_WHAT IS REQUIRED_:
While you copy the lines below, skip the pictures and keep the rest exact.

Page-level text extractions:
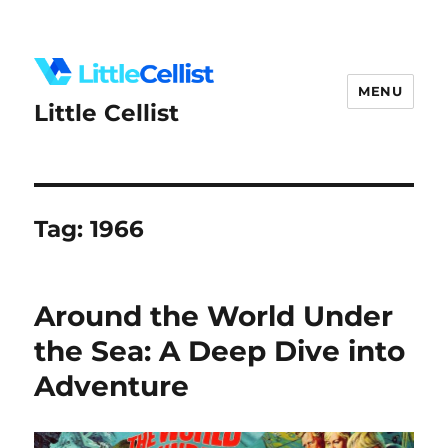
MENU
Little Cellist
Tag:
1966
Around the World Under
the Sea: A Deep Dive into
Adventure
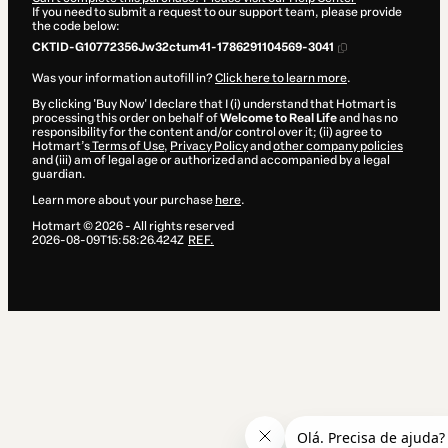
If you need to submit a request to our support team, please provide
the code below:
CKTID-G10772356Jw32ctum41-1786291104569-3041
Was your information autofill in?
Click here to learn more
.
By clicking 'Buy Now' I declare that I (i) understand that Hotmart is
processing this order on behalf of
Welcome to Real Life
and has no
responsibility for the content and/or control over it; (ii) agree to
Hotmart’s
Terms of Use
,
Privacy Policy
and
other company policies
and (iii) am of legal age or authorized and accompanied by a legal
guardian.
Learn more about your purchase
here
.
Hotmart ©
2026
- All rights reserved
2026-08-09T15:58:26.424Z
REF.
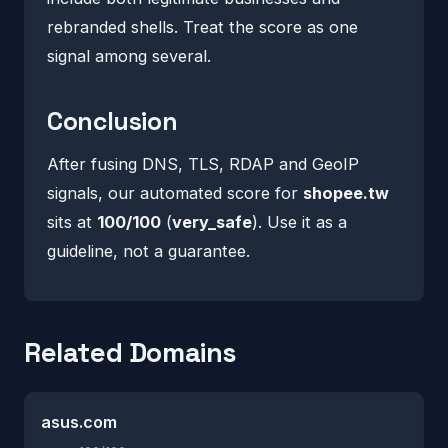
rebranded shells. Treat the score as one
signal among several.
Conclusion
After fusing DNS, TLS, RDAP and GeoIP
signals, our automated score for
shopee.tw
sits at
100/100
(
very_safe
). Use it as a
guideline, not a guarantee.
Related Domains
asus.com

_RESPONSE AREA_:
MENU
Little Cellist
Tag:
1966
Around the World Under
the Sea: A Deep Dive into
Adventure
If you need to submit a request to our support team, please provide
the code below:
CKTID-G10772356Jw32ctum41-1786291104569-3041
Was your information autofill in?
Click here to learn more
.
By clicking 'Buy Now' I declare that I (i) understand that Hotmart is
processing this order on behalf of
Welcome to Real Life
and has no
responsibility for the content and/or control over it; (ii) agree to
Hotmart’s
Terms of Use
,
Privacy Policy
and
other company policies
and (iii) am of legal age or authorized and accompanied by a legal
guardian.
Learn more about your purchase
here
.
Hotmart ©
2026
- All rights reserved
2026-08-09T15:58:26.424Z
REF.
rebranded shells. Treat the score as one
signal among several.
Conclusion
After fusing DNS, TLS, RDAP and GeoIP
signals, our automated score for
shopee.tw
sits at
100/100
(
very_safe
). Use it as a
guideline, not a guarantee.
Related Domains
asus.com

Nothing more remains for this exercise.